Many keen gardeners cultivate a few, often measly, plants alongside their vegetables and raspberry canes, but a strawberry bed the size of my parents is unusual. There were weeks in my childhood when our five hungry mouths could not match the supply; leftovers were frozen for winter desserts or turned into strawberry jam. This experience has undoubtedly skewed my strawberry requirements – I expect to eat them in great quantity and only at particular times of the year. A few watery ones, still green and white at the top, in a meagre punnet in winter will just not do.

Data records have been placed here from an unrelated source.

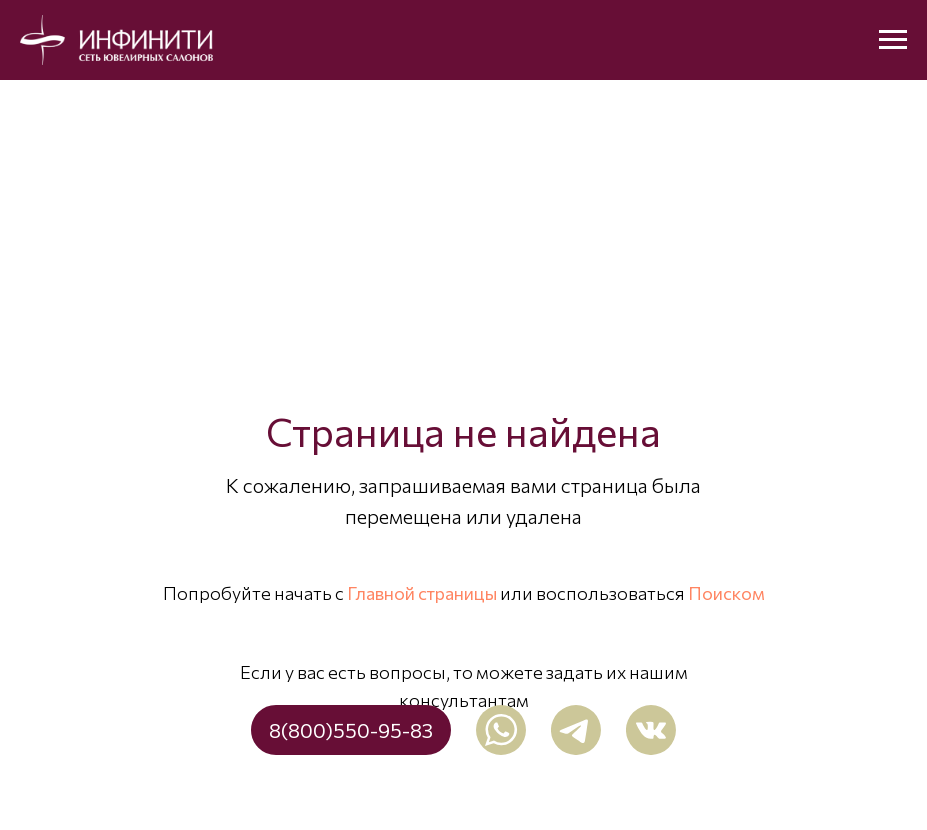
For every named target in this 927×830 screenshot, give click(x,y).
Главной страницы (422, 593)
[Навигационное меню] (893, 40)
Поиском (726, 593)
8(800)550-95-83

For what better represents the fallacy of abundantly available fruit than an oversized strawberry in February. Flown in from halfway across the world, where it was grown in a vast field covered in polythene far far away, it arrives devoid of its nutritional value (too much weedkiller and too many hours in fridges) and any real taste. They’d be better renamed “plastiberries”.

My late grandmother’s oak bureau arrived in a shipment from England last week. As I cleaned off the dust from the otherwise empty object, I discovered a card nestling in a back drawer. On the front of the card was a beautiful picture of heavily-laden strawberry plants. I recognised it immediately: it was card I had sent from London in the summer of 2008. A happy coincidence. She loved strawberries – and the jam – too.

Strawberries Bosch

Strawberry Quark – if eating them plain is not enough …

Ingredients:

  • A large punnet of strawberries
  • A sprinkling of sugar (a tsp or two, depending on your preference)
  • 200g tub of 40% fat quark (greek yoghurt will do, if you can’t find quark)
  • A dash of milk

Method: 

Rinse the strawberries under cold water. Remove the stalks (and hull if you prefer) and quarter. Put into a large bowl. Sprinkle with sugar, stir gently, cover, and then leave for 30 minutes or longer in the fridge. Take out to stir again from time to time.

By now, the strawberries should have released some of their juices. Then it’s time to add the quark. Spoon in the entire tub, and pour over a little milk. Stir gently until all the strawberries are well covered with the quark and the milk is entirely mixed in.

Keep covered in the fridge until half an hour before serving.